- [Task requirements]
When a line in the data below includes "الزام", pick it out and copy it.

++++++++++

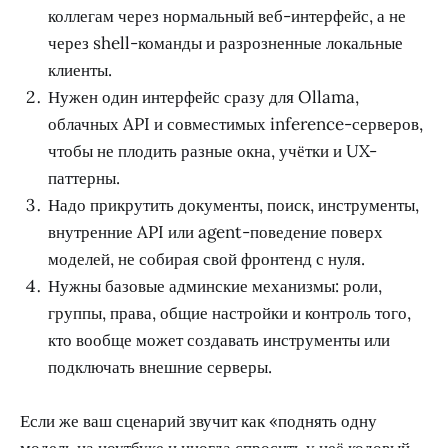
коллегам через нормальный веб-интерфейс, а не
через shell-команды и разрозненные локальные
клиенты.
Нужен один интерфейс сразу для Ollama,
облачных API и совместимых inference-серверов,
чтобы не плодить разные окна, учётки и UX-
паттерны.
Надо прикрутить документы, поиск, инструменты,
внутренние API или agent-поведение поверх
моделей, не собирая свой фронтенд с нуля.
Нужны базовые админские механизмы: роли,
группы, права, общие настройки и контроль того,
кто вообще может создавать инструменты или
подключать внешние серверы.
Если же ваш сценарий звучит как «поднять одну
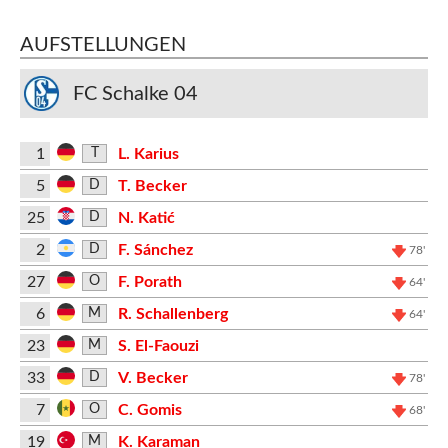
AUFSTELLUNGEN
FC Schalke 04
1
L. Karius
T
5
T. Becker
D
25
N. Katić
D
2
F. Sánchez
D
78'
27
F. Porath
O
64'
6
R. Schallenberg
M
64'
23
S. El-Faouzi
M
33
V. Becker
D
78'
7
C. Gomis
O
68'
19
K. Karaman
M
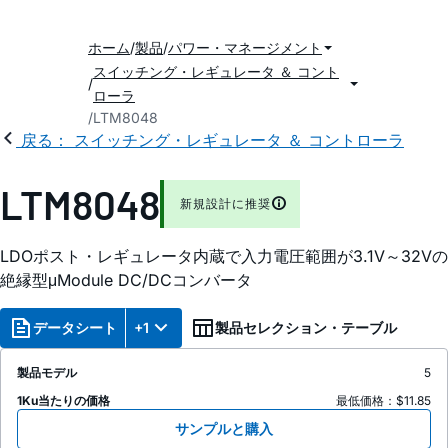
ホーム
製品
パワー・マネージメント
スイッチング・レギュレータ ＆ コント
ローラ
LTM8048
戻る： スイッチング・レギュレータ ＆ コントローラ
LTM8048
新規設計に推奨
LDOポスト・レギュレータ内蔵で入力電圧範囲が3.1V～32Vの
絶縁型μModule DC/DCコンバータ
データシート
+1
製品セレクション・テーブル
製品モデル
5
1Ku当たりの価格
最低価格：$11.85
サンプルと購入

++++++++++

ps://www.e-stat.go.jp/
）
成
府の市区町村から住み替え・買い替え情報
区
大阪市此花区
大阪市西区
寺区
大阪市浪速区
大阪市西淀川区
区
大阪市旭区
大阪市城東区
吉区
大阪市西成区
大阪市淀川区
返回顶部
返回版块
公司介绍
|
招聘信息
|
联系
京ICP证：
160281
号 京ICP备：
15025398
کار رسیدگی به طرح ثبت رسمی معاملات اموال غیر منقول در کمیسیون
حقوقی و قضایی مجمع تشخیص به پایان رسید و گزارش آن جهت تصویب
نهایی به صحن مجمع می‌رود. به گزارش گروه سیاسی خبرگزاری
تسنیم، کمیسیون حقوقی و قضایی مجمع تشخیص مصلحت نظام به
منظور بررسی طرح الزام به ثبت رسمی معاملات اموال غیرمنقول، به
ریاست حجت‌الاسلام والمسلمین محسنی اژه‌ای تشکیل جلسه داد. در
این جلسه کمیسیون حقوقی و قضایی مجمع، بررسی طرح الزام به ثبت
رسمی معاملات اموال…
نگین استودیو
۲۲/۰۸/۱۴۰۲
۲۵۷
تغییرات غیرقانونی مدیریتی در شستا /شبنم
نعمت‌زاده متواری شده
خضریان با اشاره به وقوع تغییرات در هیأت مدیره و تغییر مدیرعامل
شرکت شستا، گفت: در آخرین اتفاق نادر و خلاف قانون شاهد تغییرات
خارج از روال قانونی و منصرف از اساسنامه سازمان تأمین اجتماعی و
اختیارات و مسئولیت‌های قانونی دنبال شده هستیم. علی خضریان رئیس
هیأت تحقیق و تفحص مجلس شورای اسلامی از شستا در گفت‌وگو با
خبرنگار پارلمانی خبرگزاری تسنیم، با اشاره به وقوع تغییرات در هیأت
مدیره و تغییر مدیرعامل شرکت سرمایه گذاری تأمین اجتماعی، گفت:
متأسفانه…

++++++++++

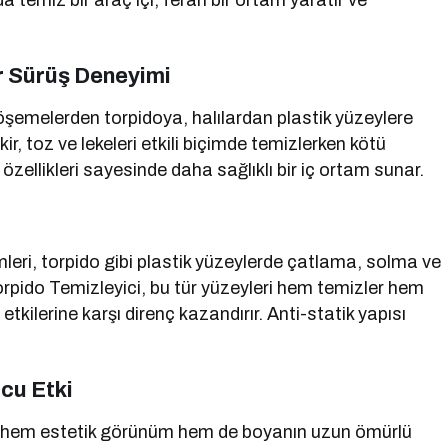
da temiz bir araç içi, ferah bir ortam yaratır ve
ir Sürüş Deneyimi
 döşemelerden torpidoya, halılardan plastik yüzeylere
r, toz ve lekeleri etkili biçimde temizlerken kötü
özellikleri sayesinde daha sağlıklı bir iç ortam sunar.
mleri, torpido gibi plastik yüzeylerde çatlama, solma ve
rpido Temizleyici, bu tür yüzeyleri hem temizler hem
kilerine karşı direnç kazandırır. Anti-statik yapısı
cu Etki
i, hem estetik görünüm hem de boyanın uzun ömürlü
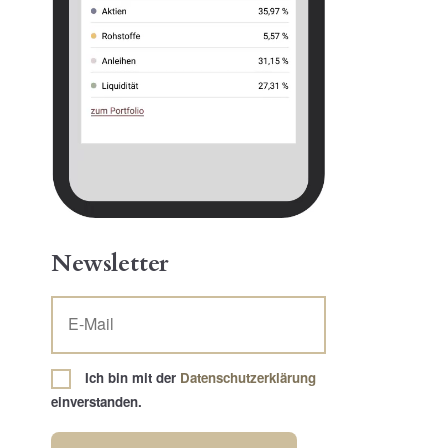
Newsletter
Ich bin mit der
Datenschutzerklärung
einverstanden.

++++++++++

- [Completed exercise]
منظور بررسی طرح الزام به ثبت رسمی معاملات اموال غیرمنقول، به
این جلسه کمیسیون حقوقی و قضایی مجمع، بررسی طرح الزام به ثبت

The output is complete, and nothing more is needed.